Activity » Output the full listing exactly.

Given records »
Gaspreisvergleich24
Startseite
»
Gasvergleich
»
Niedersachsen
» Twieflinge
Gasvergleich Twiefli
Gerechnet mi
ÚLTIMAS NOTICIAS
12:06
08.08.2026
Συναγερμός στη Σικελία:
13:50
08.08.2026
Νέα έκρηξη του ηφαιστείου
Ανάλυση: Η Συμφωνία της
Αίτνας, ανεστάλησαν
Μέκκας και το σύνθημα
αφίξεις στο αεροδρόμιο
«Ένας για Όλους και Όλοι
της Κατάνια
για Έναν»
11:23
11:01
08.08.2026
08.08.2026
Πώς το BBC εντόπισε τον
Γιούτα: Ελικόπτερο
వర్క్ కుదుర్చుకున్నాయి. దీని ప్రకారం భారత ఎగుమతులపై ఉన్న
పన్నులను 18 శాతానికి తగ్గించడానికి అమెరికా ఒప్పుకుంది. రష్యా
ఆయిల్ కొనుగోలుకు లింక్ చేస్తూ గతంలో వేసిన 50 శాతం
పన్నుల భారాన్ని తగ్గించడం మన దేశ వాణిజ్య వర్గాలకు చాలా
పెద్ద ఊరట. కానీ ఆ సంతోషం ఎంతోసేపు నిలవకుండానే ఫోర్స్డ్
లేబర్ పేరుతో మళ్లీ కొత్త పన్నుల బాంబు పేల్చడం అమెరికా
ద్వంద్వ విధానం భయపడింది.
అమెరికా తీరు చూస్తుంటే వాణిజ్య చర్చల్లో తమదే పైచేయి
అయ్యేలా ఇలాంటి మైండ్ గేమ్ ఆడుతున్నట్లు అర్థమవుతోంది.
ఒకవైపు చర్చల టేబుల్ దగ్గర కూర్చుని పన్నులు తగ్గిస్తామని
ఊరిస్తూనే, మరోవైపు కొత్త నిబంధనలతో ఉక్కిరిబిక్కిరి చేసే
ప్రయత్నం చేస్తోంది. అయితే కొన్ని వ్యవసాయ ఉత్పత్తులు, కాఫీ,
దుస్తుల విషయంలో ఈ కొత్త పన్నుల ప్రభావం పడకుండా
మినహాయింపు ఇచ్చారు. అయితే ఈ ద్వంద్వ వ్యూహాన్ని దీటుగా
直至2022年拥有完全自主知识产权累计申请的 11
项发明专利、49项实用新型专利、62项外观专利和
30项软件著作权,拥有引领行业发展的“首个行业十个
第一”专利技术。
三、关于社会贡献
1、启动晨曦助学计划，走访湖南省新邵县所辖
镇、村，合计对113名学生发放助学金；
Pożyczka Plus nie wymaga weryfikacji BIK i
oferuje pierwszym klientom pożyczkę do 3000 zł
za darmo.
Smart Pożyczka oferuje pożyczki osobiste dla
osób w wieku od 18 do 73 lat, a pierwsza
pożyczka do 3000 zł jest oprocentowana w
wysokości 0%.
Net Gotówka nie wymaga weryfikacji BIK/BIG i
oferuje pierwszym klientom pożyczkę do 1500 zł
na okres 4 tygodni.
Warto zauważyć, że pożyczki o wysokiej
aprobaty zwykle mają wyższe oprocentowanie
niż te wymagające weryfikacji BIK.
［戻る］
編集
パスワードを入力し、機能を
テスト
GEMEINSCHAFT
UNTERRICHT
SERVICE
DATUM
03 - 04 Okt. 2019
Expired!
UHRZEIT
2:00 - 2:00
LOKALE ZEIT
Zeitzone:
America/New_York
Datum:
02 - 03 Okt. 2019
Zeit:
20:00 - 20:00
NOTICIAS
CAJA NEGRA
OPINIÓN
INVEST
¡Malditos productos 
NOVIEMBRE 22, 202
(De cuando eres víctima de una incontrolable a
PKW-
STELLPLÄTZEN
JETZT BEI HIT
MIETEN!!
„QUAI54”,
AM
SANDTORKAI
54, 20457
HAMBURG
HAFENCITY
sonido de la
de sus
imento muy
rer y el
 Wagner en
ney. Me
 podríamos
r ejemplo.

Answer below »
Gaspreisvergleich24
Startseite
»
Gasvergleich
»
Niedersachsen
» Twieflinge
Gasvergleich Twiefli
Gerechnet mi
ÚLTIMAS NOTICIAS
12:06
08.08.2026
Συναγερμός στη Σικελία:
13:50
08.08.2026
Νέα έκρηξη του ηφαιστείου
Ανάλυση: Η Συμφωνία της
Αίτνας, ανεστάλησαν
Μέκκας και το σύνθημα
αφίξεις στο αεροδρόμιο
«Ένας για Όλους και Όλοι
της Κατάνια
για Έναν»
11:23
11:01
08.08.2026
08.08.2026
Πώς το BBC εντόπισε τον
Γιούτα: Ελικόπτερο
వర్క్ కుదుర్చుకున్నాయి. దీని ప్రకారం భారత ఎగుమతులపై ఉన్న
పన్నులను 18 శాతానికి తగ్గించడానికి అమెరికా ఒప్పుకుంది. రష్యా
ఆయిల్ కొనుగోలుకు లింక్ చేస్తూ గతంలో వేసిన 50 శాతం
పన్నుల భారాన్ని తగ్గించడం మన దేశ వాణిజ్య వర్గాలకు చాలా
పెద్ద ఊరట. కానీ ఆ సంతోషం ఎంతోసేపు నిలవకుండానే ఫోర్స్డ్
లేబర్ పేరుతో మళ్లీ కొత్త పన్నుల బాంబు పేల్చడం అమెరికా
ద్వంద్వ విధానం భయపడింది.
అమెరికా తీరు చూస్తుంటే వాణిజ్య చర్చల్లో తమదే పైచేయి
అయ్యేలా ఇలాంటి మైండ్ గేమ్ ఆడుతున్నట్లు అర్థమవుతోంది.
ఒకవైపు చర్చల టేబుల్ దగ్గర కూర్చుని పన్నులు తగ్గిస్తామని
ఊరిస్తూనే, మరోవైపు కొత్త నిబంధనలతో ఉక్కిరిబిక్కిరి చేసే
ప్రయత్నం చేస్తోంది. అయితే కొన్ని వ్యవసాయ ఉత్పత్తులు, కాఫీ,
దుస్తుల విషయంలో ఈ కొత్త పన్నుల ప్రభావం పడకుండా
మినహాయింపు ఇచ్చారు. అయితే ఈ ద్వంద్వ వ్యూహాన్ని దీటుగా
直至2022年拥有完全自主知识产权累计申请的 11
项发明专利、49项实用新型专利、62项外观专利和
30项软件著作权,拥有引领行业发展的“首个行业十个
第一”专利技术。
三、关于社会贡献
1、启动晨曦助学计划，走访湖南省新邵县所辖
镇、村，合计对113名学生发放助学金；
Pożyczka Plus nie wymaga weryfikacji BIK i
oferuje pierwszym klientom pożyczkę do 3000 zł
za darmo.
Smart Pożyczka oferuje pożyczki osobiste dla
osób w wieku od 18 do 73 lat, a pierwsza
pożyczka do 3000 zł jest oprocentowana w
wysokości 0%.
Net Gotówka nie wymaga weryfikacji BIK/BIG i
oferuje pierwszym klientom pożyczkę do 1500 zł
na okres 4 tygodni.
Warto zauważyć, że pożyczki o wysokiej
aprobaty zwykle mają wyższe oprocentowanie
niż te wymagające weryfikacji BIK.
［戻る］
編集
パスワードを入力し、機能を
テスト
GEMEINSCHAFT
UNTERRICHT
SERVICE
DATUM
03 - 04 Okt. 2019
Expired!
UHRZEIT
2:00 - 2:00
LOKALE ZEIT
Zeitzone:
America/New_York
Datum:
02 - 03 Okt. 2019
Zeit:
20:00 - 20:00
NOTICIAS
CAJA NEGRA
OPINIÓN
INVEST
¡Malditos productos 
NOVIEMBRE 22, 202
(De cuando eres víctima de una incontrolable a
PKW-
STELLPLÄTZEN
JETZT BEI HIT
MIETEN!!
„QUAI54”,
AM
SANDTORKAI
54, 20457
HAMBURG
HAFENCITY
sonido de la
de sus
imento muy
rer y el
 Wagner en
ney. Me
 podríamos
r ejemplo.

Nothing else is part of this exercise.